[[ DATA SUPPLIED, beginning ]]

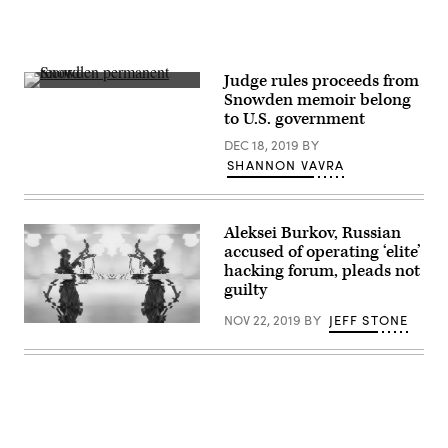
to
the
Capital
One
breach.
(Getty
Judge rules proceeds from
Images)
Edward
Snowden memoir belong
Snowden
to U.S. government
is
photographed
DEC 18, 2019
BY
during
a
SHANNON VAVRA
teleconference
appearance
at
a
Aleksei Burkov, Russian
Nordic
tech
accused of operating ‘elite’
conference
hacking forum, pleads not
in
guilty
2015.
(Flickr/
Nordiske
NOV 22, 2019
BY
JEFF STONE
(Greg
Mediedager)
Otto/Original
image
Getty)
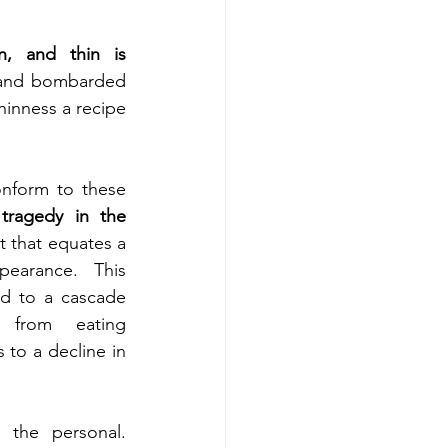
n, and thin is 
 and bombarded 
hinness a recipe 
onform to these 
 
tragedy in the 
t that equates a 
arance. This 
d to a cascade 
 from eating 
to a decline in 
the personal.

[[ DATA SUPPLIED, end ]]

- WORK REQUEST -
Beginning with the line that holds "hinness a recipe" and ending with the last line of the material, retype each line exactly and output nothing else.

- WRITTEN ANSWER -
hinness a recipe 
onform to these 
 
tragedy in the 
t that equates a 
arance. This 
d to a cascade 
 from eating 
to a decline in 
the personal.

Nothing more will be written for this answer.